_SOURCE DATA_

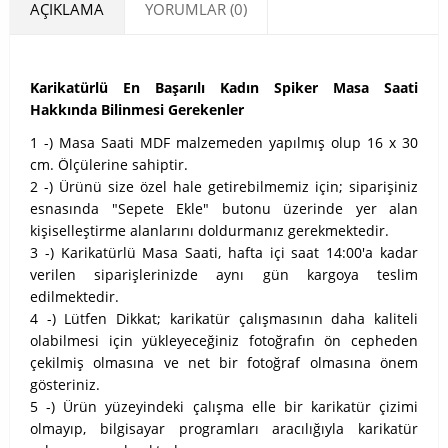
AÇIKLAMA
YORUMLAR (0)
Karikatürlü En Başarılı Kadın Spiker Masa Saati
Hakkında Bilinmesi Gerekenler
1 -) Masa Saati MDF malzemeden yapılmış olup 16 x 30
cm. Ölçülerine sahiptir.
2 -) Ürünü size özel hale getirebilmemiz için; siparişiniz
esnasında "Sepete Ekle" butonu üzerinde yer alan
kişiselleştirme alanlarını doldurmanız gerekmektedir.
3 -) Karikatürlü Masa Saati, hafta içi saat 14:00'a kadar
verilen siparişlerinizde aynı gün kargoya teslim
edilmektedir.
4 -) Lütfen Dikkat; karikatür çalışmasının daha kaliteli
olabilmesi için yükleyeceğiniz fotoğrafın ön cepheden
çekilmiş olmasına ve net bir fotoğraf olmasına önem
gösteriniz.
5 -) Ürün yüzeyindeki çalışma elle bir karikatür çizimi
olmayıp, bilgisayar programları aracılığıyla karikatür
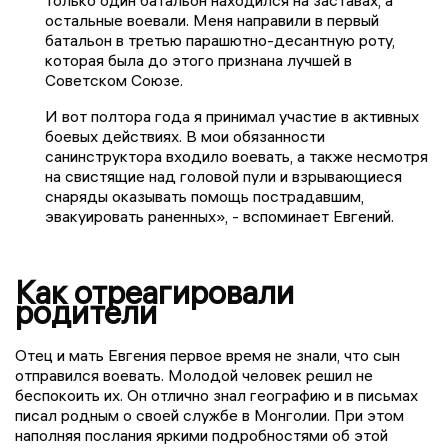
остальные воевали. Меня направили в первый
батальон в третью парашютно-десантную роту,
которая была до этого признана лучшей в
Советском Союзе.
И вот полтора года я принимал участие в активных
боевых действиях. В мои обязанности
санинструктора входило воевать, а также несмотря
на свистящие над головой пули и взрывающиеся
снаряды оказывать помощь пострадавшим,
эвакуировать раненных», - вспоминает Евгений.
Как отреагировали
родители
Отец и мать Евгения первое время не знали, что сын
отправился воевать. Молодой человек решил не
беспокоить их. Он отлично знал географию и в письмах
писал родным о своей службе в Монголии. При этом
наполняя послания яркими подробностями об этой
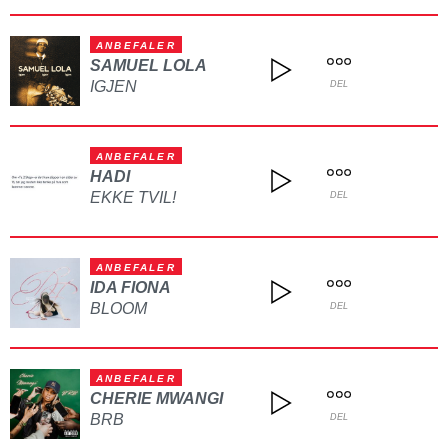
ANBEFALER
SAMUEL LOLA
IGJEN
DEL
ANBEFALER
HADI
EKKE TVIL!
DEL
ANBEFALER
IDA FIONA
BLOOM
DEL
ANBEFALER
CHERIE MWANGI
BRB
DEL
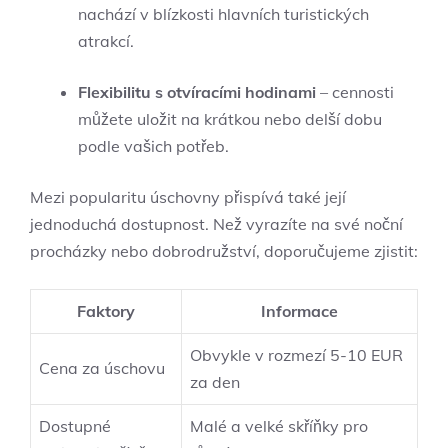
nachází v blízkosti hlavních turistických
atrakcí.
Flexibilitu s otvíracími hodinami
– cennosti
můžete uložit na krátkou nebo delší dobu
podle vašich potřeb.
Mezi popularitu úschovny přispívá také její
jednoduchá dostupnost. Než vyrazíte na své noční
procházky nebo dobrodružství, doporučujeme zjistit:
Faktory
Informace
Obvykle v rozmezí 5-10 EUR
Cena za úschovu
za den
Dostupné
Malé a velké skříňky pro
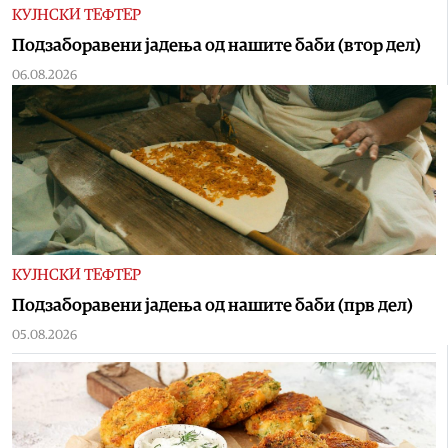
КУЈНСКИ ТЕФТЕР
Подзаборавени јадења од нашите баби (втор дел)
06.08.2026
КУЈНСКИ ТЕФТЕР
Подзаборавени јадења од нашите баби (прв дел)
05.08.2026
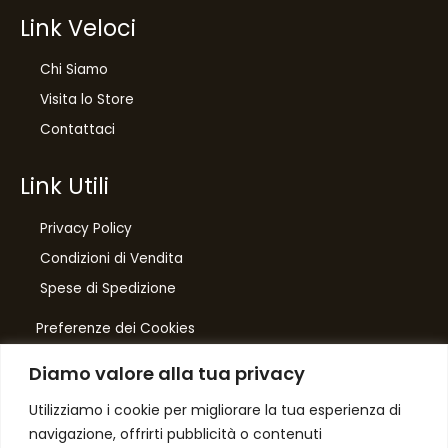
Link Veloci
Chi Siamo
Visita lo Store
Contattaci
Link Utili
Privacy Policy
Condizioni di Vendita
Spese di Spedizione
Preferenze dei Cookies
Diamo valore alla tua privacy
Number One
di Domenico Toccacieli
Utilizziamo i cookie per migliorare la tua esperienza di
navigazione, offrirti pubblicità o contenuti
Via G. Mazzini 5/C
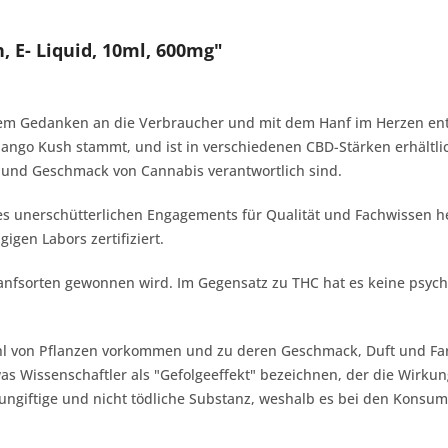
 E- Liquid, 10ml, 600mg"
m Gedanken an die Verbraucher und mit dem Hanf im Herzen entwi
ango Kush stammt, und ist in verschiedenen CBD-Stärken erhältlic
 und Geschmack von Cannabis verantwortlich sind.
s unerschütterlichen Engagements für Qualität und Fachwissen he
en Labors zertifiziert.
anfsorten gewonnen wird. Im Gegensatz zu THC hat es keine psyc
ahl von Pflanzen vorkommen und zu deren Geschmack, Duft und Farb
Wissenschaftler als "Gefolgeeffekt" bezeichnen, der die Wirkung
, ungiftige und nicht tödliche Substanz, weshalb es bei den Konsu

_WHAT THE EXERCISE ASKS_
For the listing above, identify each line bearing "için".

_ANSWER TO THIS EXERCISE_
2 -) Ürünü size özel hale getirebilmemiz için; siparişiniz
olabilmesi için yükleyeceğiniz fotoğrafın ön cepheden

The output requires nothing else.